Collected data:
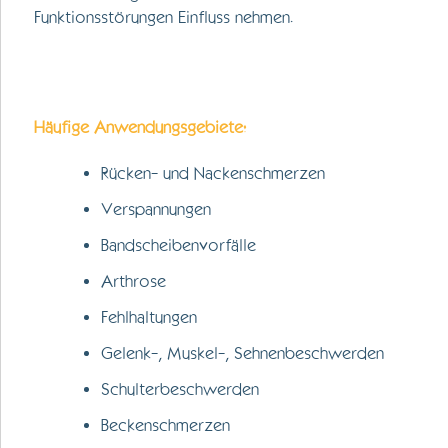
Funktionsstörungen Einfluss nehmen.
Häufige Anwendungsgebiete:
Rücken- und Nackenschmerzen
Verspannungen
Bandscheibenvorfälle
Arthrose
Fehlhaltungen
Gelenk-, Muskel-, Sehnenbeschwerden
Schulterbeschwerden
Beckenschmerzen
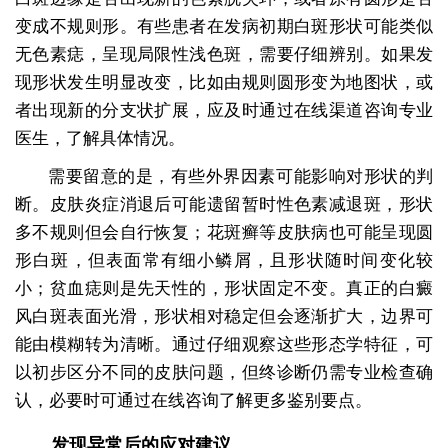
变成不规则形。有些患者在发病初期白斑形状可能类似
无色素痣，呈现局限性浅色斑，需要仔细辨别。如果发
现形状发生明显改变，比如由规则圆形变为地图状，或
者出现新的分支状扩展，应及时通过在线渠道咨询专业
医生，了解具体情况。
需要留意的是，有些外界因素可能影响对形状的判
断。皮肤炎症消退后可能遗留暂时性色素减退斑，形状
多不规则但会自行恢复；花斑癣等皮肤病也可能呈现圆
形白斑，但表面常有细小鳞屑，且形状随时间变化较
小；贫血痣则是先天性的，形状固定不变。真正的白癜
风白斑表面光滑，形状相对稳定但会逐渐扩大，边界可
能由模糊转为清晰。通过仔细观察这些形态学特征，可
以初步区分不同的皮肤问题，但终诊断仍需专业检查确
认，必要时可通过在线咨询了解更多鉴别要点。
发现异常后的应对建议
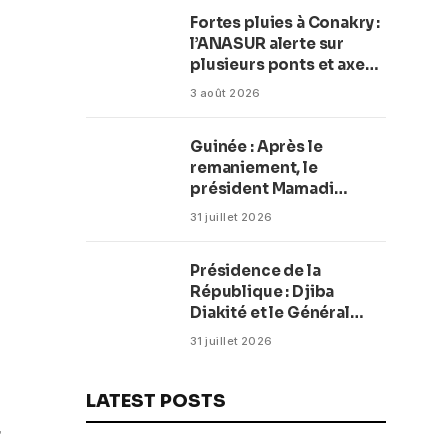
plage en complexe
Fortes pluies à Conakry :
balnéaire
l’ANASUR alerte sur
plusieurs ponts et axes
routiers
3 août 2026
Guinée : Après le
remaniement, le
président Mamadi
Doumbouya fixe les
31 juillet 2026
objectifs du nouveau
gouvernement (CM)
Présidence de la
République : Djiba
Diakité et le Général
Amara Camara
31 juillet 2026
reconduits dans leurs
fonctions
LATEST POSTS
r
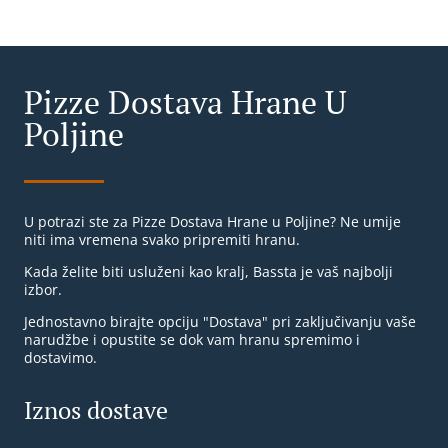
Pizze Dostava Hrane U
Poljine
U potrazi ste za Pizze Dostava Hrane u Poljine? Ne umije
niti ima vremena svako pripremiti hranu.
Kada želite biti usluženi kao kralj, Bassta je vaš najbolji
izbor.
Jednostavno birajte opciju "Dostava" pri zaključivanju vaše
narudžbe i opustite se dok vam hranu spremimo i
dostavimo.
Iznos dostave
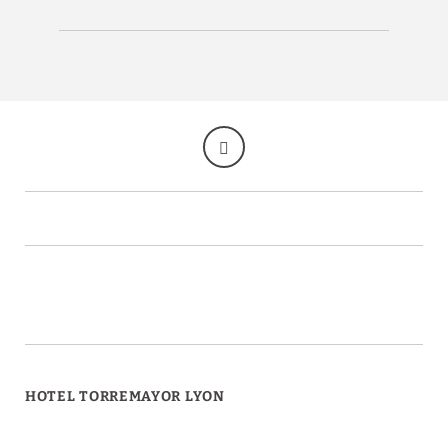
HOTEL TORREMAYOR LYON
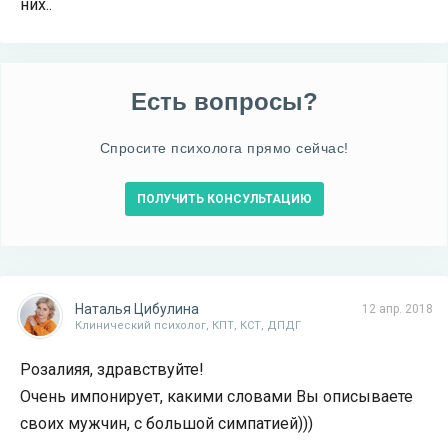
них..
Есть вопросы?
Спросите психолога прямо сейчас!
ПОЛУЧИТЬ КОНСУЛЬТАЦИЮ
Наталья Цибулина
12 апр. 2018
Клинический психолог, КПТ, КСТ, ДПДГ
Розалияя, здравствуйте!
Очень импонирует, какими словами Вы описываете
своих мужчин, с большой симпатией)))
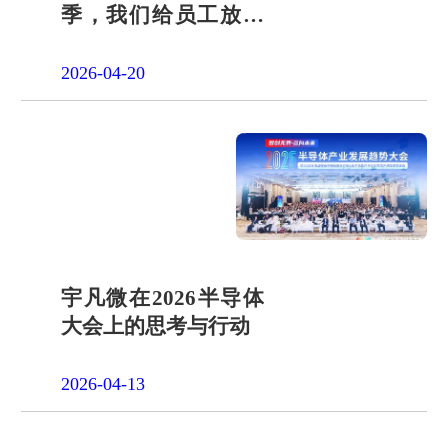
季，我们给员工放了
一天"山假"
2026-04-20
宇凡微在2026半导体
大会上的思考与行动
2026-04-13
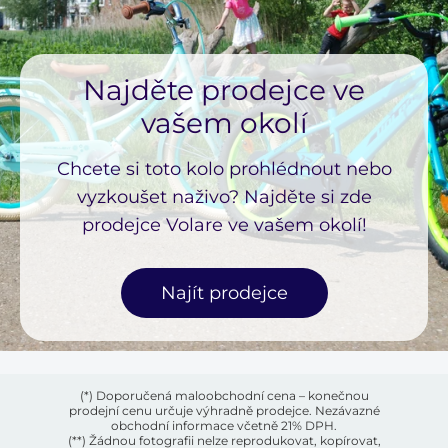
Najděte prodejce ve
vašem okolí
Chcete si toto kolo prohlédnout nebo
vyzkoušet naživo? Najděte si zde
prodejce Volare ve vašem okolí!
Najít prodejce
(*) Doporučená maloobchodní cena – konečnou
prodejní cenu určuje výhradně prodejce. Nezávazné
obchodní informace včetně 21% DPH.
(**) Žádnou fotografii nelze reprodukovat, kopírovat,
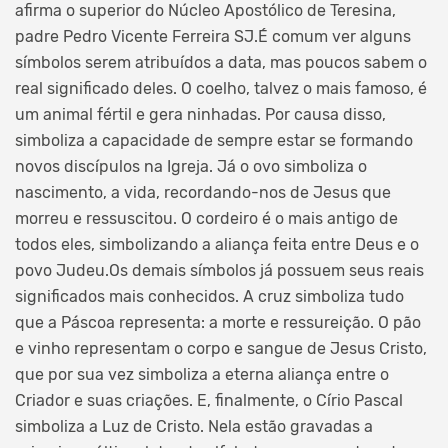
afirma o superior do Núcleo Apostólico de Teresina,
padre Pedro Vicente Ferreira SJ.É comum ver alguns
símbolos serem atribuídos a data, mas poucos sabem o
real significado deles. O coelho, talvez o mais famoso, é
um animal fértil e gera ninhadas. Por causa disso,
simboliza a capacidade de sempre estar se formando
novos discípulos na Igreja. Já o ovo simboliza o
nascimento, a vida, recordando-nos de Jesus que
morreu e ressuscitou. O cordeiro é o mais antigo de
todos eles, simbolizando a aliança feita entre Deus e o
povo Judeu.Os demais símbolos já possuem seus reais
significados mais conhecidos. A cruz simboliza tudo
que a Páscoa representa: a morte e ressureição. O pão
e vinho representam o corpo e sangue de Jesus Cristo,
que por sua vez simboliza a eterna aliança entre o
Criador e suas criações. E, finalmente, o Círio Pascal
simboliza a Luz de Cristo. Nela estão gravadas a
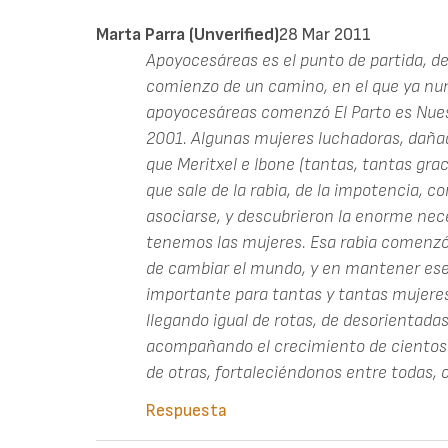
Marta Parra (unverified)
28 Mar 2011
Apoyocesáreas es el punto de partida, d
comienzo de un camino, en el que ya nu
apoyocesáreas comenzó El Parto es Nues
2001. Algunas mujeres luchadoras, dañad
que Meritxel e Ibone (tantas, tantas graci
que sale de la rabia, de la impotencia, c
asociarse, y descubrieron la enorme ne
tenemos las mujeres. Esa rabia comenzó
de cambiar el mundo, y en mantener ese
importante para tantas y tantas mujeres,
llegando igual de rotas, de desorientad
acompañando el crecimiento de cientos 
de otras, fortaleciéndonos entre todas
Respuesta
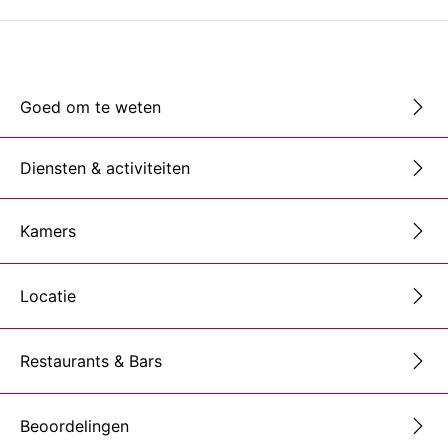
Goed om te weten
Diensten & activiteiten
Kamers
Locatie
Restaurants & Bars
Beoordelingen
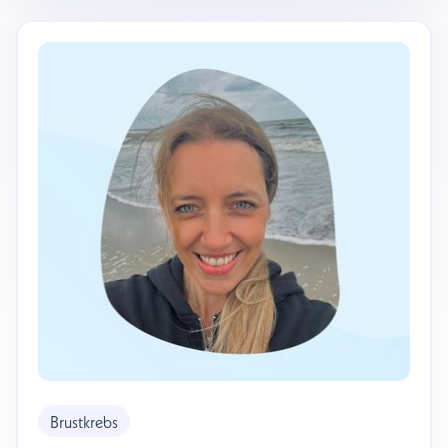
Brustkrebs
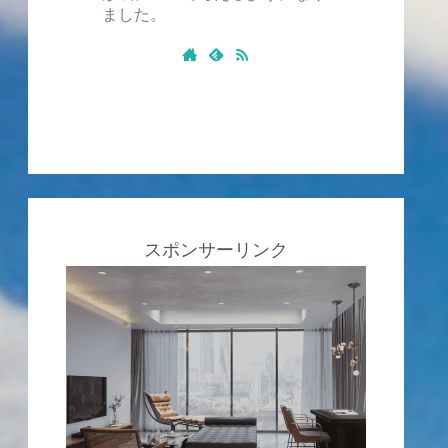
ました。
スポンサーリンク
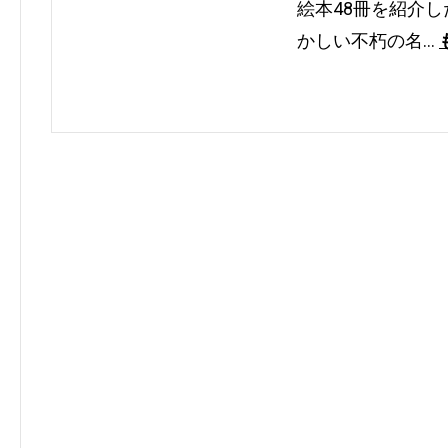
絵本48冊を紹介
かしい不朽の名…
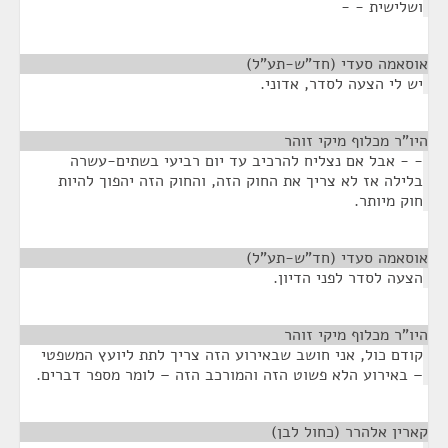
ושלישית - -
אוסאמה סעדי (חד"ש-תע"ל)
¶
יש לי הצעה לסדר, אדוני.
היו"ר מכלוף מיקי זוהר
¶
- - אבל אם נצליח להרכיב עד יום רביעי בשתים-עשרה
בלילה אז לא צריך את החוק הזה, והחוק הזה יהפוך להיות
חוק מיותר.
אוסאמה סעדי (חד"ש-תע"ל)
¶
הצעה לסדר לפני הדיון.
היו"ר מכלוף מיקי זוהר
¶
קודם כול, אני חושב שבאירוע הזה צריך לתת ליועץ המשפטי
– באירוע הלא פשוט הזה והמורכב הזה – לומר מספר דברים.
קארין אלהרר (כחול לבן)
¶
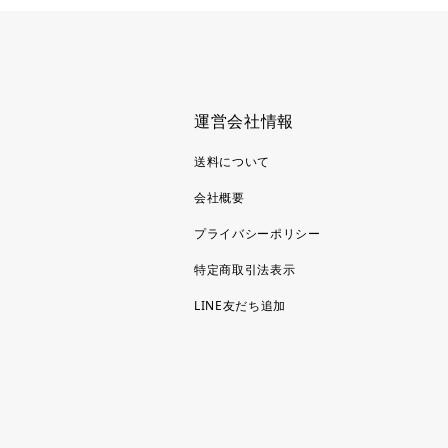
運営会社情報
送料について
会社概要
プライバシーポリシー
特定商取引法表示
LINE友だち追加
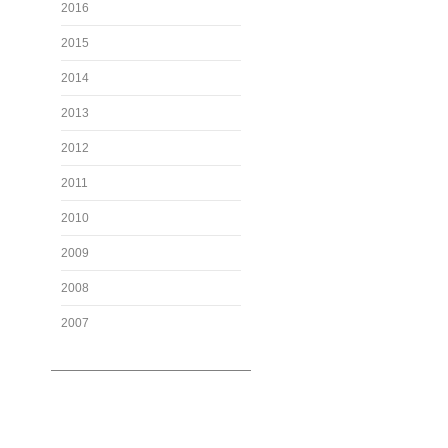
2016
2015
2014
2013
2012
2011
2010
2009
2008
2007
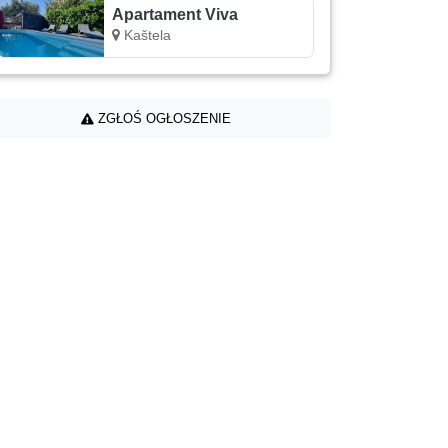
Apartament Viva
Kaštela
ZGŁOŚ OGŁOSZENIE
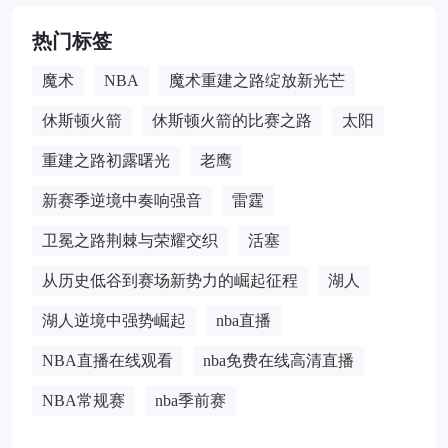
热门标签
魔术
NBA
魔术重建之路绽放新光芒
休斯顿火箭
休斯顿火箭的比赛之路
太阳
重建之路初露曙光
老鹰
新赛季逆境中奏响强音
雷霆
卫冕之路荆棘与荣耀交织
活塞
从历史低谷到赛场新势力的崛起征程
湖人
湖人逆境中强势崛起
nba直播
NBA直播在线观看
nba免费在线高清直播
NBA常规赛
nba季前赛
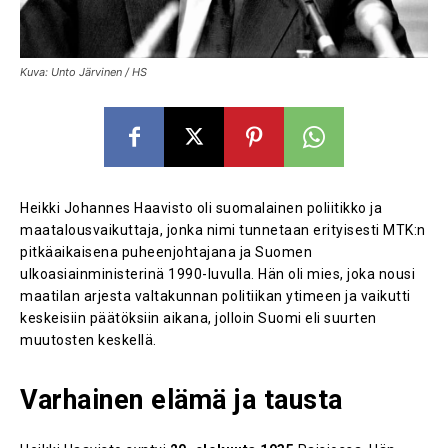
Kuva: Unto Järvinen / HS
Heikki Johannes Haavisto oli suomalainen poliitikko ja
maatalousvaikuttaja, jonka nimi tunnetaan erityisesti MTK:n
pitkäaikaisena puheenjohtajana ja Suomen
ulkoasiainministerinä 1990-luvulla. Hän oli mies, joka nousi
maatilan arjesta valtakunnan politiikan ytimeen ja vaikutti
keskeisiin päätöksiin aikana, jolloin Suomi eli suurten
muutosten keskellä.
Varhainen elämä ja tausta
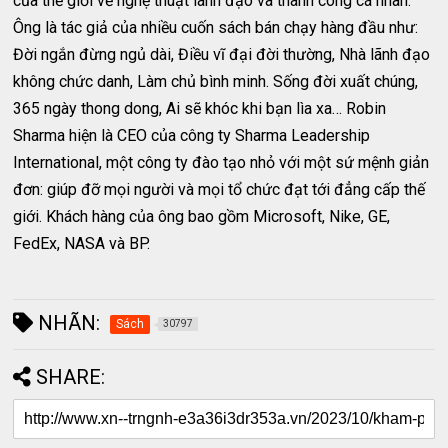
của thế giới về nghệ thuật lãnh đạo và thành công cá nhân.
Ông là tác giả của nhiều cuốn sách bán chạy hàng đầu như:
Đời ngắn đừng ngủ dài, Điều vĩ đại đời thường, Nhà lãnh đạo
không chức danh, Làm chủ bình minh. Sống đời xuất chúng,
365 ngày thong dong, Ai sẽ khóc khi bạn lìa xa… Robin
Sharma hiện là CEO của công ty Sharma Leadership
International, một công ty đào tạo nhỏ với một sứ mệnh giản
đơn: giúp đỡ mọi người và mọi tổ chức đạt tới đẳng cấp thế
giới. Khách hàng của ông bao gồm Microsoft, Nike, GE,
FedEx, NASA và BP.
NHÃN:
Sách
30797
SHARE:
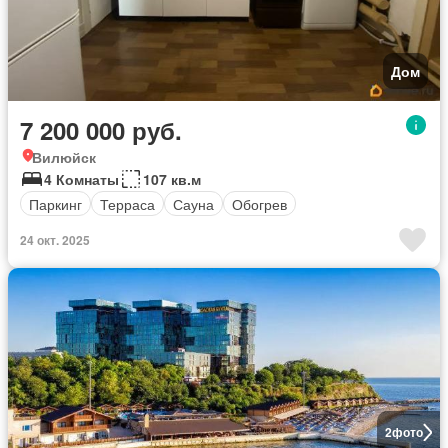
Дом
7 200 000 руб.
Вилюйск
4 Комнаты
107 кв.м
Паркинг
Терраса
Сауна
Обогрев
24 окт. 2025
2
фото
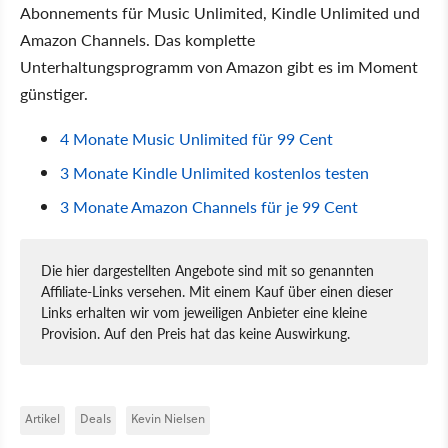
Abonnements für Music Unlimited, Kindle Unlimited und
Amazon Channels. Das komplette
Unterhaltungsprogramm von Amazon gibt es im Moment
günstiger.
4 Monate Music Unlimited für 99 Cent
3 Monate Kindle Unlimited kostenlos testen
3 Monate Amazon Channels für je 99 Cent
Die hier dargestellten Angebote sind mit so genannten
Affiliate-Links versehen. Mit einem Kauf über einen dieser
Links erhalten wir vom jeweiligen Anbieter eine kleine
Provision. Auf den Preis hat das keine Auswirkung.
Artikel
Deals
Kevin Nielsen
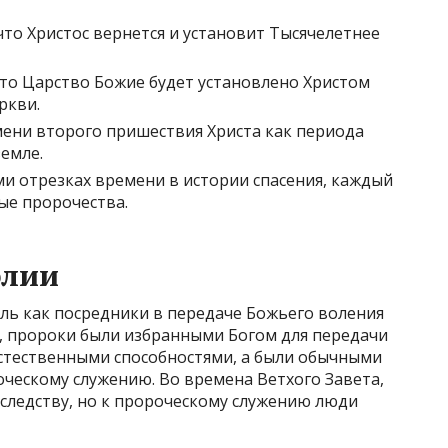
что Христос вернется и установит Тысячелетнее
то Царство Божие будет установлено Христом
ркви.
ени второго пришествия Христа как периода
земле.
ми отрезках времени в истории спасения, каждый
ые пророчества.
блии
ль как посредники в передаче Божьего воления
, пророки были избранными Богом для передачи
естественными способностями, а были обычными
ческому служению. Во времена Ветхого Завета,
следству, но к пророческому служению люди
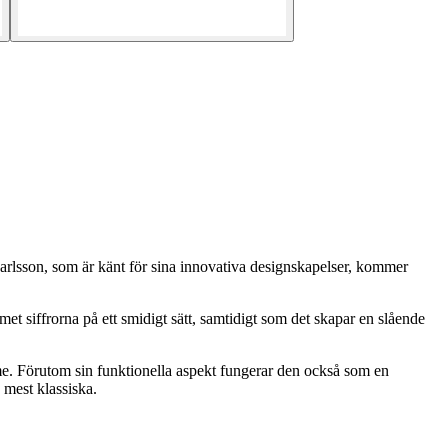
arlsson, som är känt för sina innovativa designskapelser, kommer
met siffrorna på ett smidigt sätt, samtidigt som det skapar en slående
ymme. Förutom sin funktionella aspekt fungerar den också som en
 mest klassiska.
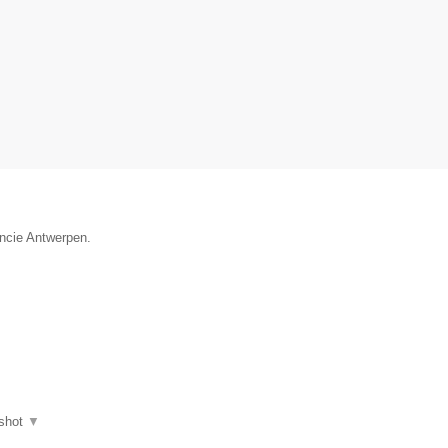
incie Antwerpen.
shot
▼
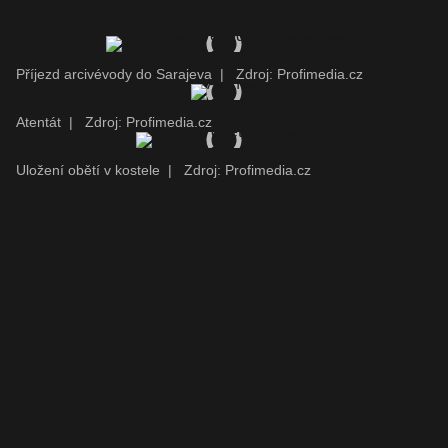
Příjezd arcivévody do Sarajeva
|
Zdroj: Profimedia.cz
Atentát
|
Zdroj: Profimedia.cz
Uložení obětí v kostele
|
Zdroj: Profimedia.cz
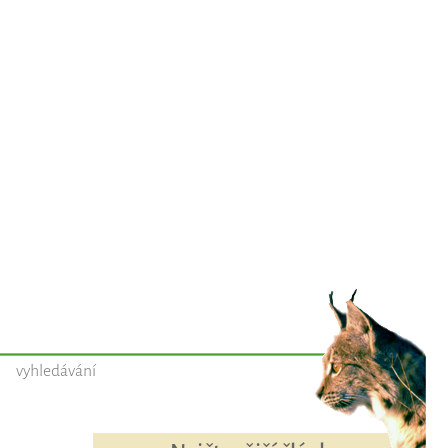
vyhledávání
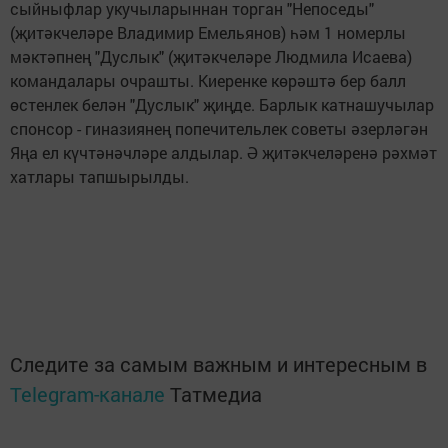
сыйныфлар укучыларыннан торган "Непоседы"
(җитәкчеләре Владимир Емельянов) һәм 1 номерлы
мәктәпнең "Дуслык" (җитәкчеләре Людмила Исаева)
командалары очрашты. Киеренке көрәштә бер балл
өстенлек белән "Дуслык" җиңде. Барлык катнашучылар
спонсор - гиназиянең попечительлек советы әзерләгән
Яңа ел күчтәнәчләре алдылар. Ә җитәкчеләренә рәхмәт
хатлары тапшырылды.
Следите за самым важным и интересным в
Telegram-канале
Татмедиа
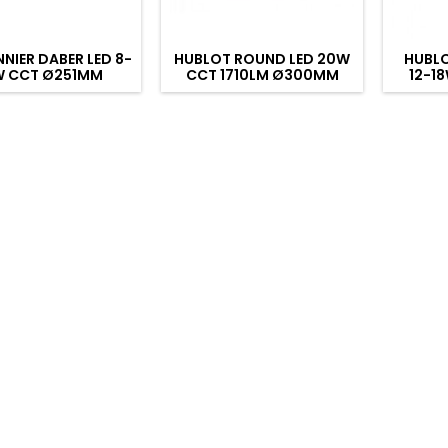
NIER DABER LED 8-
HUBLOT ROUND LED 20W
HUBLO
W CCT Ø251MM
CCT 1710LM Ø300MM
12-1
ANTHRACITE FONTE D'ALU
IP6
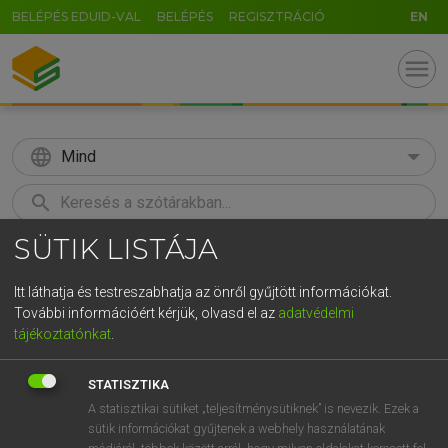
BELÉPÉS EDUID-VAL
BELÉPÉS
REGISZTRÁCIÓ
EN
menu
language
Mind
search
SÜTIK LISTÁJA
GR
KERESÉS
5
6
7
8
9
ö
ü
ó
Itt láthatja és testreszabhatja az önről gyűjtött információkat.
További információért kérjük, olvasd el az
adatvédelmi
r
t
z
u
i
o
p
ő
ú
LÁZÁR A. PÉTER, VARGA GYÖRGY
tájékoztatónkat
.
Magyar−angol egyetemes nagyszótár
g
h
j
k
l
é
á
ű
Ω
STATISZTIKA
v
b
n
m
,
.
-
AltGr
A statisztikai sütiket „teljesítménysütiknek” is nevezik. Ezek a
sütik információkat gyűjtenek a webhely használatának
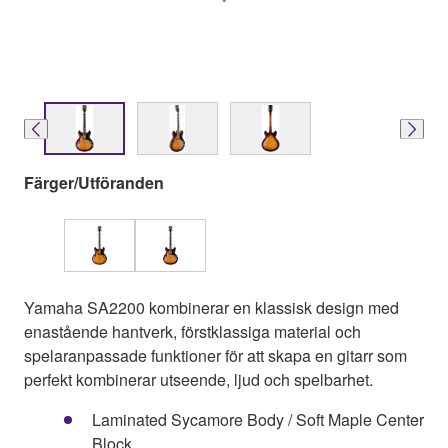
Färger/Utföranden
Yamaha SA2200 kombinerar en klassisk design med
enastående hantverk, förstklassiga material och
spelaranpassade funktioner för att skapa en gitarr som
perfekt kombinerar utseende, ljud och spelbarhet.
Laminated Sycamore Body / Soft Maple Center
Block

WHAT TO WORK ON | Only one stretch of the data is wanted: write out exactly the lines from the one holding "12 апр. 2018" through the one holding "todos eles, simbolizando", both included, without the pictures.

RESULT BELOW |
12 апр. 2018
Клинический психолог, КПТ, КСТ, ДПДГ
Розалияя, здравствуйте!
Очень импонирует, какими словами Вы описываете
своих мужчин, с большой симпатией)))
季，我们给员工放了
一天"山假"
2026-04-20
宇凡微在2026半导体
大会上的思考与行动
2026-04-13
Najděte prodejce ve
vašem okolí
Chcete si toto kolo prohlédnout nebo
vyzkoušet naživo? Najděte si zde
prodejce Volare ve vašem okolí!
Najít prodejce
(*) Doporučená maloobchodní cena – konečnou
prodejní cenu určuje výhradně prodejce. Nezávazné
obchodní informace včetně 21% DPH.
(**) Žádnou fotografii nelze reprodukovat, kopírovat,
afirma o superior do Núcleo Apostólico de Teresina,
padre Pedro Vicente Ferreira SJ.É comum ver alguns
símbolos serem atribuídos a data, mas poucos sabem o
real significado deles. O coelho, talvez o mais famoso, é
um animal fértil e gera ninhadas. Por causa disso,
simboliza a capacidade de sempre estar se formando
novos discípulos na Igreja. Já o ovo simboliza o
nascimento, a vida, recordando-nos de Jesus que
morreu e ressuscitou. O cordeiro é o mais antigo de
todos eles, simbolizando a aliança feita entre Deus e o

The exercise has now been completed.